● Data shown
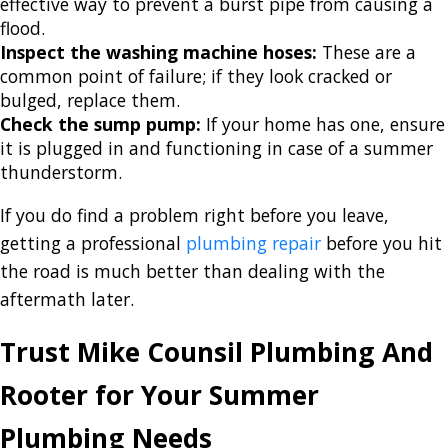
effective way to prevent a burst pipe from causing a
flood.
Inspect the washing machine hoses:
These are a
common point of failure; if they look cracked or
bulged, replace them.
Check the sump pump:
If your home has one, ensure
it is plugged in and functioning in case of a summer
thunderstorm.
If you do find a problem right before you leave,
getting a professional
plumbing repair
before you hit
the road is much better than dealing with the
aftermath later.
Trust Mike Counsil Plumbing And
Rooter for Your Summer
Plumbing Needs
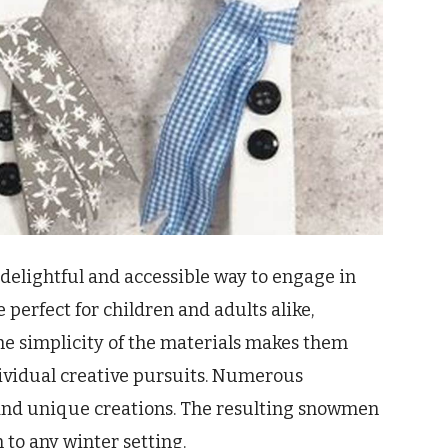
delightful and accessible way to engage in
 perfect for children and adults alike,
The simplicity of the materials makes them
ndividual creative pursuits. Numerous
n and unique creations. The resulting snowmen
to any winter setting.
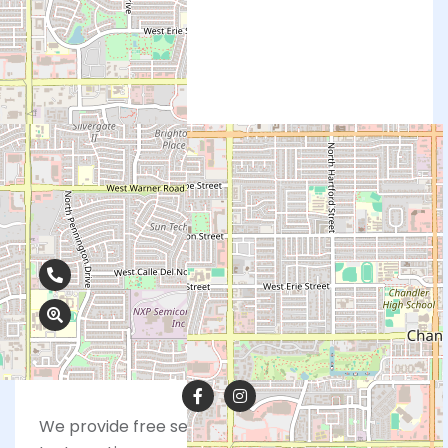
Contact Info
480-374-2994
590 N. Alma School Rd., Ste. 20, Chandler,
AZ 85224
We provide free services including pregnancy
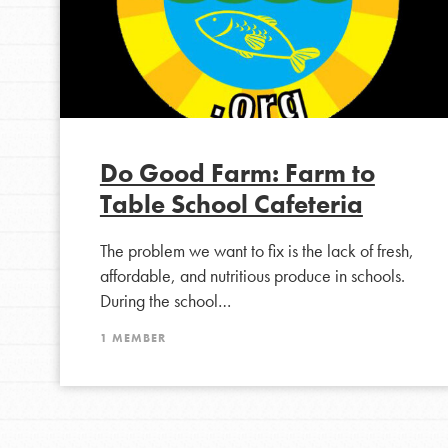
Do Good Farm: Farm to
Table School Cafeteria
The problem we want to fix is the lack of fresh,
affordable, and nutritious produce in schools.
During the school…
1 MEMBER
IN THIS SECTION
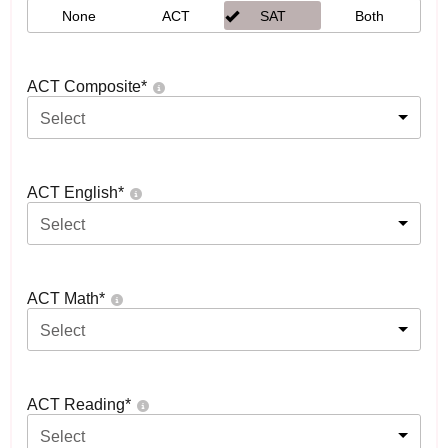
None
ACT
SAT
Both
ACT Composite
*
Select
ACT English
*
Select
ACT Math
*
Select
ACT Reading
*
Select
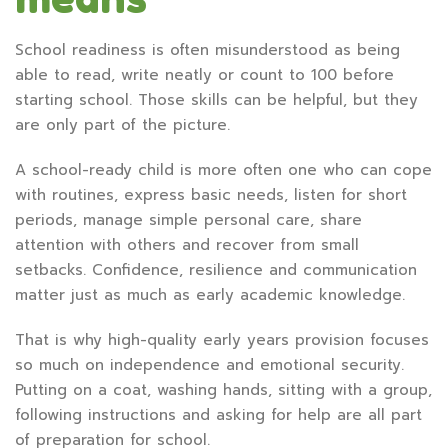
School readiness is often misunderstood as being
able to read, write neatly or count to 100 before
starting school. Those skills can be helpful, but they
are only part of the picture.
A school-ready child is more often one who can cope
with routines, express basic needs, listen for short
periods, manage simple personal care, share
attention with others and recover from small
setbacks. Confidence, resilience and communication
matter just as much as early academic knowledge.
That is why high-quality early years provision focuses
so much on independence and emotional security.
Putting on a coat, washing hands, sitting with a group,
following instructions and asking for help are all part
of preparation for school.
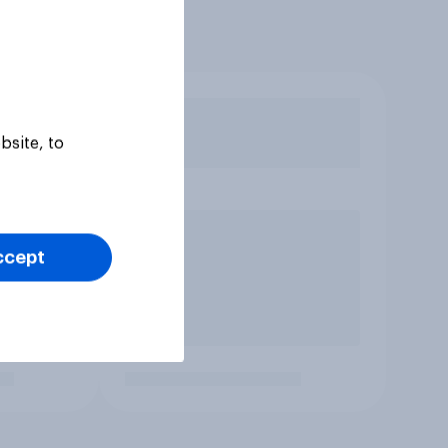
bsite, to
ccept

● Your objective
Before you return the listing exactly, strip out its pictures.

● Task response
effective way to prevent a burst pipe from causing a
flood.
Inspect the washing machine hoses:
These are a
common point of failure; if they look cracked or
bulged, replace them.
Check the sump pump:
If your home has one, ensure
it is plugged in and functioning in case of a summer
thunderstorm.
If you do find a problem right before you leave,
getting a professional
plumbing repair
before you hit
the road is much better than dealing with the
aftermath later.
Trust Mike Counsil Plumbing And
Rooter for Your Summer
Plumbing Needs
delightful and accessible way to engage in
 perfect for children and adults alike,
The simplicity of the materials makes them
ndividual creative pursuits. Numerous
n and unique creations. The resulting snowmen
to any winter setting.
Contact Info
480-374-2994
590 N. Alma School Rd., Ste. 20, Chandler,
AZ 85224
We provide free services including pregnancy
Do Good Farm: Farm to
Table School Cafeteria
The problem we want to fix is the lack of fresh,
affordable, and nutritious produce in schools.
During the school…
1 MEMBER
IN THIS SECTION
None
ACT
SAT
Both
ACT Composite
*
Select
ACT English
*
Select
ACT Math
*
Select
ACT Reading
*
Select
School readiness is often misunderstood as being
able to read, write neatly or count to 100 before
starting school. Those skills can be helpful, but they
are only part of the picture.
A school-ready child is more often one who can cope
with routines, express basic needs, listen for short
periods, manage simple personal care, share
attention with others and recover from small
setbacks. Confidence, resilience and communication
matter just as much as early academic knowledge.
That is why high-quality early years provision focuses
so much on independence and emotional security.
Putting on a coat, washing hands, sitting with a group,
following instructions and asking for help are all part
of preparation for school.
bsite, to
ccept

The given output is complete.